What's the story with the graves on your place. I picture something from a John Ford movie. On a hill swept by a hot wind.
Yes, it's a headstone made from slate. Nearby is/was one of the biggest slate quarries. It roofed Boston NYC and many other cities along the east coast of the USA from about 1850 to 1920. It took me a while to see it because the script is really hard to read. It reads; [Mary Ann Maguyre][ Died Jan 20, 1912][ Aged 26 years][May she][RIP][Amen]The thing is it's virtually impossible to carve lettering like that into slate, it spalls off you see. And so you'd expect to see very liner lettering. But it was the 's' that gave it away. It was written by a kid at school, and transcribed by the carver -probably a slate worker- exactly as the kid put it down. Maybe her son.
To be honest, I've never seen them (and we've owned this land for almost 30 years!). They're in a spot that didn't use to be easy to get to, so I just never made the trek. (In a woodsy area) My husband said that the main headstone was broken over and he'd propped it back up against a tree at some point. He said the name is legible and the date of death, I believe, is 1859...so pre-Civil War. Now I've got the urge to go look, but I think I'll wait until fall, when it's cooler out and they're fewer bugs.
And I meant to say I'd noticed that backwards 's'. All the sadder to think what that implies.
Ahhhh, that's heartbreaking and sweet at the same time. Thank you for explaining the story. I had a really hard time making it out...and I'm usually good at reading kid-writing. :)
It's in the graveyard at Ahenny, where the oldest Celtic High Crosses are sited. I'd not seen it before, which was a bit odd for even though the stone is big and of slate the main style would've been of limestone. The town stone, the lowland stone, where the slate would've been the locally available relatively cheap stone.
It's always fun to stumble upon a "new" find in your own neck of the woods, isn't it. It is a bit of surprise that slate would be used for engraving on as I've always thought of it as a relatively easy to break rock, but it seems that in places where it was readily available it was used often for the headstones. Maybe it was easy to engrave.
Slate is easy to carve lettering into if you are using straight lines like with quasi Germanic lettering, but curves are another matter entirely. The curve would point to a man that know the stone intimately. But my point about the town stone/lowland stone being limestone is that it was formed by a stone mason and letter carver who lived within the walls of a town and paid the town tax. You must remember that the woman of a slate quarry-man be they daughter wife mother or sister would never afford a limestone headstone. They would normally be interred in an unmarked grave. Perhaps even the trench of a mass grave with quicklime tossed on them.

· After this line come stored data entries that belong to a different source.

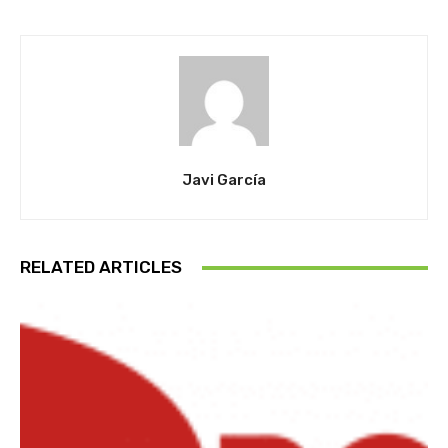
Javi García
RELATED ARTICLES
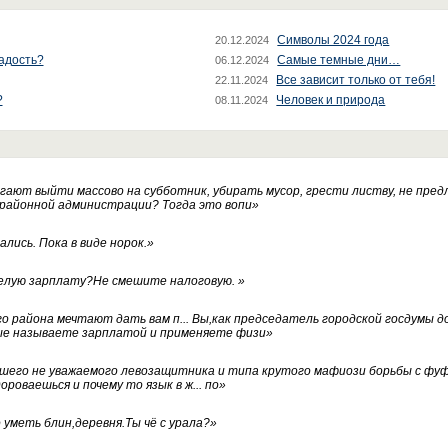
Символы 2024 года
20.12.2024
радость?
Самые темные дни…
06.12.2024
Все зависит только от тебя!
22.11.2024
?
Человек и природа
08.11.2024
ают выйти массово на субботник, убирать мусор, грести листву, не пред
 районной администрации? Тогда это вопи
»
лись. Пока в виде норок.
»
белую зарплату?Не смешите налоговую.
»
го района мечтают дать вам п... Вы,как председатель городской госдумы 
ые называете зарплатой и применяете физи
»
нашего не уважаемого левозащитника и типа крутого мафиози борьбы с 
ороваешься и почему то язык в ж... по
»
уметь блин,деревня.Ты чё с урала?
»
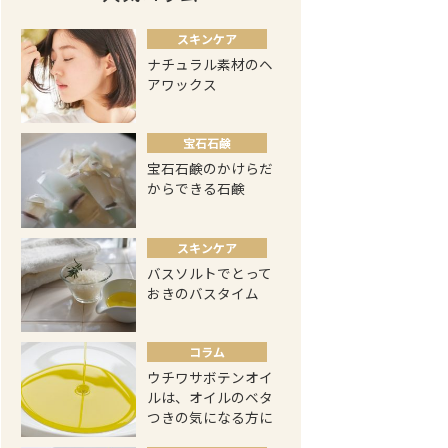
スキンケア
ナチュラル素材のヘ
アワックス
宝石石鹸
宝石石鹸のかけらだ
からできる石鹸
スキンケア
バスソルトでとって
おきのバスタイム
コラム
ウチワサボテンオイ
ルは、オイルのベタ
つきの気になる方に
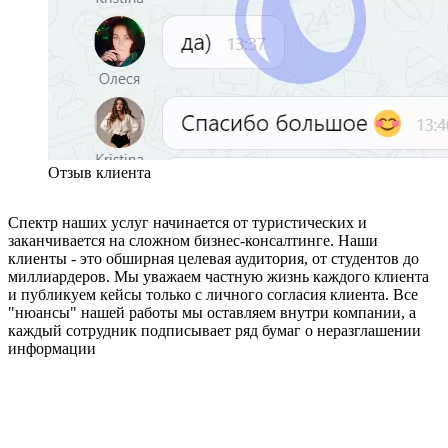
Отзыв клиента
Спектр наших услуг начинается от туристических и
заканчивается на сложном бизнес-консалтинге. Наши
клиенты - это обширная целевая аудитория, от студентов до
миллиардеров. Мы уважаем частную жизнь каждого клиента
и публикуем кейсы только с личного согласия клиента. Все
"нюансы" нашей работы мы оставляем внутри компании, а
каждый сотрудник подписывает ряд бумаг о неразглашении
информации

In a way fun isn't the word for sometimes the more one thinks on a thing the more and more odd it gets. Ad then the curiosity just goes into overdrive, meaning I'll have to go back and do a charcoal rub of the monument. There's more lettering on it but I couldn't make them out. Plus I've a feeling there's a play in there someplace, and not a comedy either. The nearest in the USA to the life of the workers would be the coalmines of West Virginia.
Maybe curiously obsessive? I can tease you about that because I'm the same way. ;) Does the graveyard have any records or information on it to assist you?
On records, I truly don't know. If they were from a farming family I'd say more yes than no. But since the view wasn't of people to those quarrymen and that her name is McGuire/Maguire/Maguyre I'd say on balance no. But I defo will check.And tease away, for as you well know I've absolutely no problem returning the ball. :-) Serving it too.BALLS. It's that darn Wimbledon pulling up those terms.